“Perjuangan demi kesetaraan gender bukan cuma perjuangan kaum wanita, tetapi juga perjuangan manusia,” ujar Denny JA, Ketua Umum Perkumpulan Penulis
Peran perempuan masih sering diperdebatkan dikaitkan dengan agama yang diyakininya |
Diskusi ini digelar oleh SATUPENA, sekaligus menanggapi pembicara utamanya Lies Marcoes, penulis buku “Merebut Tafsir” dan Direktur Rumah Kitab. Diskusi virtual dihadiri lebih dari 30an peserta ini dipandu Amelia Fitriani dan Anick HT.
Berbicara soal kesetaraan gender, memang seperti tak ada ujungnya. Bahkan, Denny menyoroti persoalaan gender hingga ke soal kesejahteraan masyarakat di sebuah negara. Menurutnya, kian miskin atau tidak sejahtera suatu negara, semakin agama dianggap penting oleh populasi di negara itu. Demikian hubungan antara arti penting agama dengan tingkat ekonomi atau kesejahteraan suatu nergara, menurut hasil survei Gallup 2009 terhadap 150 negara.

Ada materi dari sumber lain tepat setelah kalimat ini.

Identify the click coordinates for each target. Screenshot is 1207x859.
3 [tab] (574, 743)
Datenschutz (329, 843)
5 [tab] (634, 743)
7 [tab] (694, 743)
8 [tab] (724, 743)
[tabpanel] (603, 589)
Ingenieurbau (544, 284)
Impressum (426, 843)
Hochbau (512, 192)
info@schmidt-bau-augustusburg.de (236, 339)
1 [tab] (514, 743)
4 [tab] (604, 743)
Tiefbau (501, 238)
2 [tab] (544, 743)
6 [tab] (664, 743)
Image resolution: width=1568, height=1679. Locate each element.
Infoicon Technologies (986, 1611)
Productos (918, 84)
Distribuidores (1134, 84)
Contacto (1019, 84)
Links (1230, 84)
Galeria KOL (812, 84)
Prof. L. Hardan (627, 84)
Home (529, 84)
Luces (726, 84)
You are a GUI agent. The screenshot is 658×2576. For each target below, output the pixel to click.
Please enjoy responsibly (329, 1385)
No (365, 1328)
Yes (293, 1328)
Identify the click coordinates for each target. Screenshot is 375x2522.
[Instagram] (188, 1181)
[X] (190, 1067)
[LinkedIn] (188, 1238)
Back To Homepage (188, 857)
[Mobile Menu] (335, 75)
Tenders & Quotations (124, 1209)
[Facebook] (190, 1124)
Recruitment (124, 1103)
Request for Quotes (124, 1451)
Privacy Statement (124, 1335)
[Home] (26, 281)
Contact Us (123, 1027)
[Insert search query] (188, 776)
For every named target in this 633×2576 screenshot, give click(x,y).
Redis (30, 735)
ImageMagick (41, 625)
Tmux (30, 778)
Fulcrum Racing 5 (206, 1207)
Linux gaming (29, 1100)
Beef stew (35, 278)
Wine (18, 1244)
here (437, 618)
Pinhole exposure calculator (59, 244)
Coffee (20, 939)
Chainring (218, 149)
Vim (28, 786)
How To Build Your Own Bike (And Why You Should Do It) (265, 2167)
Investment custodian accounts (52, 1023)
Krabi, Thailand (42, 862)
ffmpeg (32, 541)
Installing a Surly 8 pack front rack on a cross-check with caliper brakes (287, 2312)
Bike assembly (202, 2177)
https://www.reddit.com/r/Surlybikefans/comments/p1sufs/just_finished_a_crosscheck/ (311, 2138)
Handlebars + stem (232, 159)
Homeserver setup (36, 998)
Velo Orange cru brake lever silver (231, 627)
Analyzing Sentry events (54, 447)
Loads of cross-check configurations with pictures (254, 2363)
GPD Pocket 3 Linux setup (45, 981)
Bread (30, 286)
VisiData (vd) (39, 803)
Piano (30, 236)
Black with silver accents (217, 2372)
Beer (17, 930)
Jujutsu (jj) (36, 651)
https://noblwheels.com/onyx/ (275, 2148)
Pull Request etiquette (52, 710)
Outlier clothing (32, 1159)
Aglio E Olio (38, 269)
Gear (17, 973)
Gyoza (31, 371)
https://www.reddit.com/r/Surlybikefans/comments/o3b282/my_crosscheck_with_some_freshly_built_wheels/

Jadi, jika yang menghalangi kesetaraan gender di ruang publik adalah struktur sosial, maka struktur itu harus diubah. “Sedangkan, jika yang menghalangi adalah teks agama atau tafsir kitab suci, maka tafsir itulah yang harus direbut,” jelas Denny.
Di negara-negara yang kesejahteraannya sudah tinggi, seperti Denmark atau Swedia, upaya merebut tafsir agama itu tidak terlalu dianggap penting. Ini karena penegakan HAM, kesetaraan gender, sudah kukuh di konstitusi, undang-undang, dan kultur.
Sebaliknya, di negara-negara yang pendapatan per kapitanya rendah, seperti Banglades di Asia atau Burundi di Afrika, merebut tafsir agama itu sangat penting. Ini karena dengan merebut tafsir itu kita bisa merebut ruang publik lewat agama (lw).